In order to avoid the consequences of the late filing, counsel made a motion to adjourn. The first hearing on the adjournment motion was on January 12, but counsel was absent because of illness. A second hearing the next day resulted in what the judge characterized as a "Mexican standoff” at the last hearing five days later. The prosecution objected to the adjournment motion and the defense rejected a consolidation of the trials of defendant and another man, Richard Firth, who had been apprehended at the same time. By now, the judge suggested, matters were out of his hands, and he recommended that the waiver of the four-day alibi notice provision be considered the next day, when the matter would be brought to trial before another judge.

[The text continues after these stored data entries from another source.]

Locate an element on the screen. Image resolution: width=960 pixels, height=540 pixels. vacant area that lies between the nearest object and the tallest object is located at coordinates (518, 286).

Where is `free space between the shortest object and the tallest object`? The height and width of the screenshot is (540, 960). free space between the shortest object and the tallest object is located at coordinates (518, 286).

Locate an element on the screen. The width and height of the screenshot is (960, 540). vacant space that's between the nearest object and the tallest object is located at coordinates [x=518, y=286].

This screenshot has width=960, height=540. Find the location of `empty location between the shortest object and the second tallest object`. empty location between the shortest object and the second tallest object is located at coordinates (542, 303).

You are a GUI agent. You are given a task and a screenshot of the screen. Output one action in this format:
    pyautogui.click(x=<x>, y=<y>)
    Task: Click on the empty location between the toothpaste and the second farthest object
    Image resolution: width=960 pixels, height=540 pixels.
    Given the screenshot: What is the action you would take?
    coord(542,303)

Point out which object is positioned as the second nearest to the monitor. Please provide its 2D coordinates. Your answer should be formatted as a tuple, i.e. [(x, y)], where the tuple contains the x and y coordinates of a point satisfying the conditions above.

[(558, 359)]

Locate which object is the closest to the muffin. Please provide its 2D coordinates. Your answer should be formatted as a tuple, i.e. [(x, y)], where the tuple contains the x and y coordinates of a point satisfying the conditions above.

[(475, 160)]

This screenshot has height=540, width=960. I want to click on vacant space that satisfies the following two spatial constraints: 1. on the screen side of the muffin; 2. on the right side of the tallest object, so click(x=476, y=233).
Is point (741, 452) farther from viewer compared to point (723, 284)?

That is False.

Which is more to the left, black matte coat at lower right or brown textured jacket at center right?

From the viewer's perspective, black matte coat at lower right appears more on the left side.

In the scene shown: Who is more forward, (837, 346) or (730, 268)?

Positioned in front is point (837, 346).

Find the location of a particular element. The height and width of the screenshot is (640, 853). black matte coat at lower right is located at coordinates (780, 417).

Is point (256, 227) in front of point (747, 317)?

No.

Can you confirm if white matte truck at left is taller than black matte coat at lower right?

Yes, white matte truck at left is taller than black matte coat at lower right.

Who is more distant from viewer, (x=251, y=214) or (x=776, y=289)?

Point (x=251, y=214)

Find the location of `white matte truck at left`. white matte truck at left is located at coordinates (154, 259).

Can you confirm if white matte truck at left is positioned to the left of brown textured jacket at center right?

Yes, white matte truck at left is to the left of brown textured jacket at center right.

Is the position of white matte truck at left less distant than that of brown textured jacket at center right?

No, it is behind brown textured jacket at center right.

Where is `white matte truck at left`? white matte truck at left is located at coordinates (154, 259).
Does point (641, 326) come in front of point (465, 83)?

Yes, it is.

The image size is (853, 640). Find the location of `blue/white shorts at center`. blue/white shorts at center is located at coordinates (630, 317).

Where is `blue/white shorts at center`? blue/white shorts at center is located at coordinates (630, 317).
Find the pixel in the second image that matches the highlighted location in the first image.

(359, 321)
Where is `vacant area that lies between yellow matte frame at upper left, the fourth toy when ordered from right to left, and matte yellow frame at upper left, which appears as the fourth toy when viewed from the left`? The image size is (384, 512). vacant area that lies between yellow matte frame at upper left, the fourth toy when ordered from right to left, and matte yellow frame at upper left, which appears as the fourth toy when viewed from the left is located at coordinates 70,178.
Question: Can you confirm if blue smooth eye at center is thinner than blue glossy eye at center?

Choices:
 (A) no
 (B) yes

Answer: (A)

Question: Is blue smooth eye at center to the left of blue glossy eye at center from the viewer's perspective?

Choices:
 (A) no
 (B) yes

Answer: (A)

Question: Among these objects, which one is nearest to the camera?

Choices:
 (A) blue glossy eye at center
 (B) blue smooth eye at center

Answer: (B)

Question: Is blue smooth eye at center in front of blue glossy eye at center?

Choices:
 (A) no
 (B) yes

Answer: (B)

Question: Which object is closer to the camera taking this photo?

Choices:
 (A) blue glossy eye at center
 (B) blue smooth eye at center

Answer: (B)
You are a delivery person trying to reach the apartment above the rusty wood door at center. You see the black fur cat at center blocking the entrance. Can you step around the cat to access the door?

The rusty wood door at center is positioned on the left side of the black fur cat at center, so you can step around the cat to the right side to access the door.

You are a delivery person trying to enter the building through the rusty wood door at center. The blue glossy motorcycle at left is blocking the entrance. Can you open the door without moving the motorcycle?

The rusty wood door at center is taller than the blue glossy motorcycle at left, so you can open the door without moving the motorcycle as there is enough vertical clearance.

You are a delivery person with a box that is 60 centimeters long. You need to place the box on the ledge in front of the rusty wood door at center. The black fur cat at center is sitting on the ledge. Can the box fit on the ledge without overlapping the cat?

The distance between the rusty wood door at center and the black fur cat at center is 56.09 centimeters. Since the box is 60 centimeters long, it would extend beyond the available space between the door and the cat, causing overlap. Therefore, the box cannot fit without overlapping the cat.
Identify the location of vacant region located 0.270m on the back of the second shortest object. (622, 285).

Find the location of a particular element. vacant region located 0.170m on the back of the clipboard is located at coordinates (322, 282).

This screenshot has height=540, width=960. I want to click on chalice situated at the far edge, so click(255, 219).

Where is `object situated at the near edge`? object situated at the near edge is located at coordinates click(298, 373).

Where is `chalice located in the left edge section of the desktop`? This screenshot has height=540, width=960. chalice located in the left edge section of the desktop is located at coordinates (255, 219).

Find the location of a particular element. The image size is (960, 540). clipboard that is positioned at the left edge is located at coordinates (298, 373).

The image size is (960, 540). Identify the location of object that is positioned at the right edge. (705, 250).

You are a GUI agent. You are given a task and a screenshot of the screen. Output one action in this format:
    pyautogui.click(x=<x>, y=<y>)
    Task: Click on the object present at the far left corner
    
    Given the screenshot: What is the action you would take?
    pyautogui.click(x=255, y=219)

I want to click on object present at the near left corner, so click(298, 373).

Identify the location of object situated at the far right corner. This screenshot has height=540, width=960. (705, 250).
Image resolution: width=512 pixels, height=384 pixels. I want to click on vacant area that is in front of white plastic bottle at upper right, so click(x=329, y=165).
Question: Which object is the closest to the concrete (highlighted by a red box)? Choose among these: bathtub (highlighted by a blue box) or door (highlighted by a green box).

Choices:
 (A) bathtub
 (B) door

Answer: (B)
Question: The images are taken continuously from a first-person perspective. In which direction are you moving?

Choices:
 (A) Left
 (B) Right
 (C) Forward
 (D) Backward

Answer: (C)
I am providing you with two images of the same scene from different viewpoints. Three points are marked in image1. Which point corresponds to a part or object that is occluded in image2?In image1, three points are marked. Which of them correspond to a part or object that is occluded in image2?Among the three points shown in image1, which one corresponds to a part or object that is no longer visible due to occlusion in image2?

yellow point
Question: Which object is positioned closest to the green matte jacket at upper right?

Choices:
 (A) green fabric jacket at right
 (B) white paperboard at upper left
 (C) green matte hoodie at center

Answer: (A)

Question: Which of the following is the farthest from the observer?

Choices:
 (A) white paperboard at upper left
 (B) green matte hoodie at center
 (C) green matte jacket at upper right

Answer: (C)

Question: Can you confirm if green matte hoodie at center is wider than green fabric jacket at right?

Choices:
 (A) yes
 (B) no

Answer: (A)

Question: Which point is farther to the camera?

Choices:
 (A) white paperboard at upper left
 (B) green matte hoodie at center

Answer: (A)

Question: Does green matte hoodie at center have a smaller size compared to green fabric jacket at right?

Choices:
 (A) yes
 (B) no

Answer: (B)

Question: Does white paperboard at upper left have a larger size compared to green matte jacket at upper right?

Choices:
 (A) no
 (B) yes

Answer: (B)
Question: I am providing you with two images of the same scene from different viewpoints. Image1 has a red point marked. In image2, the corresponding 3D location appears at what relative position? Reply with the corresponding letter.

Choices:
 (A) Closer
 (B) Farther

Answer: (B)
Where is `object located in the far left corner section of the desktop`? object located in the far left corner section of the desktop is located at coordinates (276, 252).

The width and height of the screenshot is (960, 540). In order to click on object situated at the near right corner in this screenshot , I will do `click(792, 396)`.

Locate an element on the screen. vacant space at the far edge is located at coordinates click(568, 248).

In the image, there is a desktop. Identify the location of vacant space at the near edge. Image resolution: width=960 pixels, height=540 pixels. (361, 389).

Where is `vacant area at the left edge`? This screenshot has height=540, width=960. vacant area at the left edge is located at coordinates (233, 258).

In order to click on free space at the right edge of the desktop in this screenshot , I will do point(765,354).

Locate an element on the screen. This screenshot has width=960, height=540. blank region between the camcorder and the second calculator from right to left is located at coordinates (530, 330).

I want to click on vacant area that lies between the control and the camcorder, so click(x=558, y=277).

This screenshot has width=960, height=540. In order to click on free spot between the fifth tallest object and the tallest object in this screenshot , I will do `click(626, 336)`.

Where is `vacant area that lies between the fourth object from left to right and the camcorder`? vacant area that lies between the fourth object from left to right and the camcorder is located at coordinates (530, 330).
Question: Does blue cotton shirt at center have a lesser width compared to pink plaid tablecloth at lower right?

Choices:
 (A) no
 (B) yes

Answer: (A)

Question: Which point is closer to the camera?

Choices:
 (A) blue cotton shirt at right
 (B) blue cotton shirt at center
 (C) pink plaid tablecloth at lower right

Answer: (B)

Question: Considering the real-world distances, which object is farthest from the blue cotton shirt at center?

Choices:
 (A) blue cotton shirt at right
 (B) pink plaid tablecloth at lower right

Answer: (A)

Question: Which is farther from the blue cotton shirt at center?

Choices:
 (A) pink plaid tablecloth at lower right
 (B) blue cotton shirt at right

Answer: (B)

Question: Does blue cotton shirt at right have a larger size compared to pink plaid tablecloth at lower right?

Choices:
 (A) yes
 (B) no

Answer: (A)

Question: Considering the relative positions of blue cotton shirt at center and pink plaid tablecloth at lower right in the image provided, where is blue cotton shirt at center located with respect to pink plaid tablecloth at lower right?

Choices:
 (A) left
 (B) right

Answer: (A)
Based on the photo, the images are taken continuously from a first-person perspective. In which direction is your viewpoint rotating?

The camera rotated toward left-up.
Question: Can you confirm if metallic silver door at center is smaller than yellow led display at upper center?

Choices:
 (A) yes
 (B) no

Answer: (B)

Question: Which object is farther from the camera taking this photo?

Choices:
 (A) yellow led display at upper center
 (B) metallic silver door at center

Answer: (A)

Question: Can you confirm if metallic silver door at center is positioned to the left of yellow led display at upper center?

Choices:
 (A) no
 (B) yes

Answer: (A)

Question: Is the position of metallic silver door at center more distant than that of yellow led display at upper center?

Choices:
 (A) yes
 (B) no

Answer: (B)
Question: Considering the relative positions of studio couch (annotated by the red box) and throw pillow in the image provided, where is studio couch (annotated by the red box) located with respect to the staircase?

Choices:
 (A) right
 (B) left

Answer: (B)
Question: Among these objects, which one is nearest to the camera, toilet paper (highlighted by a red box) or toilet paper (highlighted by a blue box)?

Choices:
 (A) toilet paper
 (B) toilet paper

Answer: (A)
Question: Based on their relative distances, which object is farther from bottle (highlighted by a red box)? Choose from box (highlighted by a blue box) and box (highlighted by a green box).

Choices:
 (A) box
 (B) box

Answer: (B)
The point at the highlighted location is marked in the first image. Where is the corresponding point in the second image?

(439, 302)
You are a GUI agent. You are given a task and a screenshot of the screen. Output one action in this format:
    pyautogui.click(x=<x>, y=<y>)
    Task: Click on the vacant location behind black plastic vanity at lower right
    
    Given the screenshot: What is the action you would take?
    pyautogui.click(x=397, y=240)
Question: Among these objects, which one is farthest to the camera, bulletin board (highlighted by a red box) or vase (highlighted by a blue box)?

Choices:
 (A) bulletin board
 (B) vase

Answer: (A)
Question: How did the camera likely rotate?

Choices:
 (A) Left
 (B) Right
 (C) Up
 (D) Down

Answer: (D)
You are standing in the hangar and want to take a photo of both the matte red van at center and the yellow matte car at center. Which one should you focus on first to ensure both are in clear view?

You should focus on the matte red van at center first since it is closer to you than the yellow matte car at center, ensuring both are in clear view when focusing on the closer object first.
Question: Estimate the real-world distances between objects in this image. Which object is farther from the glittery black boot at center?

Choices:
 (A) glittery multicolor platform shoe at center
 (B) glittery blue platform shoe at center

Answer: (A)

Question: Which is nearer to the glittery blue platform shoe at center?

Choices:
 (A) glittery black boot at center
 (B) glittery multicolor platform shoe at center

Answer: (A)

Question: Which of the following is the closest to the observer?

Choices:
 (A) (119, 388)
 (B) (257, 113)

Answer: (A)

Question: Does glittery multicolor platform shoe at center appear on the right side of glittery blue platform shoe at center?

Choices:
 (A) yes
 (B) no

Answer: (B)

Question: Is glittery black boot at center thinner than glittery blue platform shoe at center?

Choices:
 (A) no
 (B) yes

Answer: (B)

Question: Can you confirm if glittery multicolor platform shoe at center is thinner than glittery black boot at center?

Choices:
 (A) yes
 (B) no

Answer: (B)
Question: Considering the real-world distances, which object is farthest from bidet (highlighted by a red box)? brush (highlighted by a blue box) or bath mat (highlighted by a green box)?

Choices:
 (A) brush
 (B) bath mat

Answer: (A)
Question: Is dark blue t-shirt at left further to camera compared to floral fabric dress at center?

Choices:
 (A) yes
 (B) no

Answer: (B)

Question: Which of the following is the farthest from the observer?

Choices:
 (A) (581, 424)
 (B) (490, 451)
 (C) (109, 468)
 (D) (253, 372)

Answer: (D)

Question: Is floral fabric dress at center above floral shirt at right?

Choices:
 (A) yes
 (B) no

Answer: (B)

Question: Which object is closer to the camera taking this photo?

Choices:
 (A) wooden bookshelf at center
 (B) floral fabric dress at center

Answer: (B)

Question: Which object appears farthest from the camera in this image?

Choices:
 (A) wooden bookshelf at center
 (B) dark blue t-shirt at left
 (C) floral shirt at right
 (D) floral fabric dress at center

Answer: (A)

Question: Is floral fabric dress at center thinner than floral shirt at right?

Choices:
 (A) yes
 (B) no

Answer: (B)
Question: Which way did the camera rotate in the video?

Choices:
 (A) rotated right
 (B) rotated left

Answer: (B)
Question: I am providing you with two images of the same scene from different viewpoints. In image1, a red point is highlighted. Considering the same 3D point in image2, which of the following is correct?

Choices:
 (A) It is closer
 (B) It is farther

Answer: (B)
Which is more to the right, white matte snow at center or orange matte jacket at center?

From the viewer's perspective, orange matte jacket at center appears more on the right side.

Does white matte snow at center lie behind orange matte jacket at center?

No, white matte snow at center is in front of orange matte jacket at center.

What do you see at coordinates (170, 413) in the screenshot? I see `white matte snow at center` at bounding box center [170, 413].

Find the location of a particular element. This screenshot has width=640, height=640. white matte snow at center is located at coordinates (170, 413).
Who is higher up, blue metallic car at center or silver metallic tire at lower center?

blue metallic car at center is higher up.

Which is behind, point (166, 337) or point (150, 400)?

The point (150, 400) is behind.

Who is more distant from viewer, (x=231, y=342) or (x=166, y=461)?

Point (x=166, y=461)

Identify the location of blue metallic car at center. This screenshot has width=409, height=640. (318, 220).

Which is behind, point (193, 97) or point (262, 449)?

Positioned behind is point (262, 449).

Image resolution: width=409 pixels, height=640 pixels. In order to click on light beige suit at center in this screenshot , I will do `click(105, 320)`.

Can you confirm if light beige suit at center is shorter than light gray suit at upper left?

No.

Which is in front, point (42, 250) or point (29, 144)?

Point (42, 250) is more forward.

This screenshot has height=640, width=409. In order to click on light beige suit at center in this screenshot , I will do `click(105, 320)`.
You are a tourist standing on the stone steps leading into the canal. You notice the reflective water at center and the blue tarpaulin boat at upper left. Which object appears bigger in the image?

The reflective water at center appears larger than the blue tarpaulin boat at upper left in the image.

Trial proceeded the following day in front of another judge. The prosecution motion for consolidation was rendered unnecessary when defendant Firth’s counsel announced Firth’s intention to plead guilty to a reduced charge.

Defense counsel renewed his motion for adjournment, and was referred back to the first judge, who apparently denied it. The prosecution again objected to late filing of the alibi notice and the objection was sustained. Despite the ruling, defense counsel filed the notice, listing four witnesses who would sustain defendant’s alibi.

During the course of the trial, defense counsel made two other attempts to present the alibi defense. On the first occasion, he renewed his motion to assert the defense, and explained he had received the alibi information from his client ten days before trial, but because of his illness was [73]*73unable to interview the witnesses. Further, he maintained that since the purpose of a notice of alibi was to provide notice, the prosecution had that, and were now able to check out the purported witnesses. The prosecution objected, claiming this delay was caused by the defendant’s own conduct, and he should not be permitted to use it for his benefit. The judge denied the motion:

"Well, this court is not inclined to give heavy reliance to rules which are essentially technical and doesn’t often, but the rule requiring minimal notice to the people of so significant a defense as alibi is something more than a technical rule. I think its purpose has been demonstrated in this case. For that reason, the motion is denied.”

The trial progressed. Shortly before the prosecution called its two last witnesses, defense counsel suggested that denial of the motion to present the alibi defense referred only to the charge to the jury. He should, therefore, he argued, be permitted to present witnesses to show defendant was elsewhere. However, he was unable to present requested legal precedent to support this position.

Counsel requested the judge to use his discretion and to admit the evidence anyway. The judge denied the request:

"In view of those circumstances, there appears to be no justification for the notice not having been given to the prosecutor according to the legislative intention. Certainly, the giving of the . notice on the day of the trial, which is three months after the alleged event where counsel is present and retained, is not, in this court’s judgment, valid excuse.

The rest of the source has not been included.